问题
I only have a few weeks of python training, so I suspect that there's a simple solution to this problem. But for me it's quite frustrating and after working on this for several hours I now ask you for help!
The website I'm trying to scrape is well organized (see https://twam2dcppennla6s.onion.to/), and the code I've written scrapes about half of the 26 pages until I receive this error message:
Traceback (most recent call last):
File "SR2works4real2.py", line 18, in <module>
csvWriter.writerows(jsonObj['vendors'])
File "/usr/lib/python2.7/csv.py", line 154, in writerows
return self.writer.writerows(rows)
UnicodeEncodeError: 'ascii' codec can't encode character u'\u2122' in position 8: ordinal not in range(128)
My code is:
import urllib2, json,csv
htmlTxt=""
urlpart1='https://twam2dcppennla6s.onion.to/vendors.php?_dc=1393967362998&start='
pageNum=0
urlpart2='&limit=30&sort=%5B%7B%22property%22%3A%22totalFeedback%22%2C%22direction%22%3A%22DESC%22%7D%5D'
csvFile=open('S141.csv','wb')
csvWriter=csv.DictWriter(csvFile,['name','vendoringTime','lastSeen','avgFeedback','id','totalFeedback','united','shipsTo','shipsFrom'],delimiter=',', quotechar='"', quoting=csv.QUOTE_ALL)
csvWriter.writeheader()
while htmlTxt != "{\"vendors\":[]}":
print("Page "+str(pageNum)+"...")
pageNum+=30
response=urllib2.urlopen((urlpart1)+str(pageNum)+(urlpart2))
htmlTxt=response.read()
htmlTxt.encode('utf-8')
jsonObj=json.loads(htmlTxt)
csvWriter.writerows(jsonObj['vendors'])
#print(str(jsonObj))
csvFile.close()
I hope there's someone out there that can help!
回答1:
That is unicode for the Trademarked symbol: http://www.marathon-studios.com/unicode/U2122/Trade_Mark_Sign
Since you're scraping web, you'll likely see a lot more of these types of errors, so replacing it might work for this page, but not others with other symbols.

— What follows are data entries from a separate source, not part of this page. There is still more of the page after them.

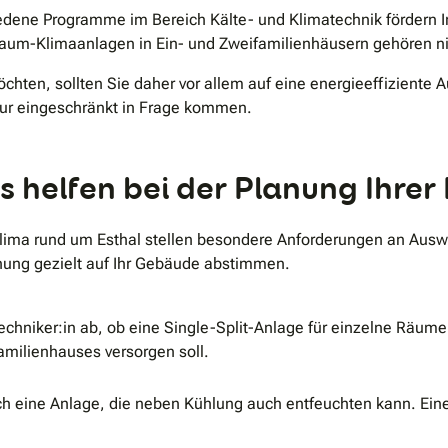
dene Programme im Bereich Kälte- und Klimatechnik fördern
um-Klimaanlagen in Ein- und Zweifamilienhäusern gehören nic
öchten, sollten Sie daher vor allem auf eine energieeffiziente
nur eingeschränkt in Frage kommen.
 helfen bei der Planung Ihrer
lima rund um Esthal stellen besondere Anforderungen an Auswa
nung gezielt auf Ihr Gebäude abstimmen.
hniker:in ab, ob eine Single-Split-Anlage für einzelne Räume 
amilienhauses versorgen soll.
ich eine Anlage, die neben Kühlung auch entfeuchten kann. Eine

The csv module is converting your unicode to ascii before writing it. I'd recommend you do the same before giving it the text, and clean it up yourself, that is, instead of
htmlTxt.encode('utf-8')
do
htmlTxt.encode('ascii', 'ignore')
And then check out the text to see if it is acceptable for your purposes.
EDIT
Here's my output in Python 3:
>>> u'\u2122'.encode('ascii')
Traceback (most recent call last):
File "<stdin>", line 1, in <module>
UnicodeEncodeError: 'ascii' codec can't encode character '\u2122' in position 0: ordinal not in range(128)
>>> u'\u2122'.encode('ascii', 'ignore')
b''
and Python 2.6:
>>> u'\u2122'.encode('ascii')
Traceback (most recent call last):
File "<pyshell#92>", line 1, in <module>
u'\u2122'.encode('ascii')
UnicodeEncodeError: 'ascii' codec can't encode character u'\u2122' in position 0: ordinal not in range(128)

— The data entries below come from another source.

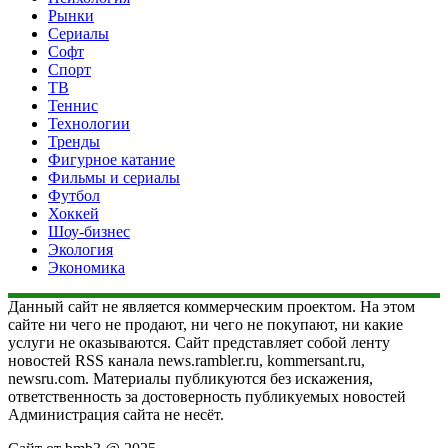
Рынки
Сериалы
Софт
Спорт
ТВ
Теннис
Технологии
Тренды
Фигурное катание
Фильмы и сериалы
Футбол
Хоккей
Шоу-бизнес
Экология
Экономика
Данный сайт не является коммерческим проектом. На этом
сайте ни чего не продают, ни чего не покупают, ни какие
услуги не оказываются. Сайт представляет собой ленту
новостей RSS канала news.rambler.ru, kommersant.ru,
newsru.com. Материалы публикуются без искажения,
ответственность за достоверность публикуемых новостей
Администрация сайта не несёт.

>>> u'\u2122'.encode('ascii', 'ignore')
''
回答2:
The strings in jsonObj
will be in unicode
type, because Python json
module will produce unicode strings. Your csv writer wants everything in str
type. In Python 2.7 it will try to automatically convert unicode
type to str
type assuming ASCII. This will of course fail if the unicode type does not contain ASCII.
The simplest fix would be to change this line:
csvWriter.writerows(jsonObj['vendors'])
to encode the unicode into str in utf8 just before sending to csv writer. jsonObj['vendors']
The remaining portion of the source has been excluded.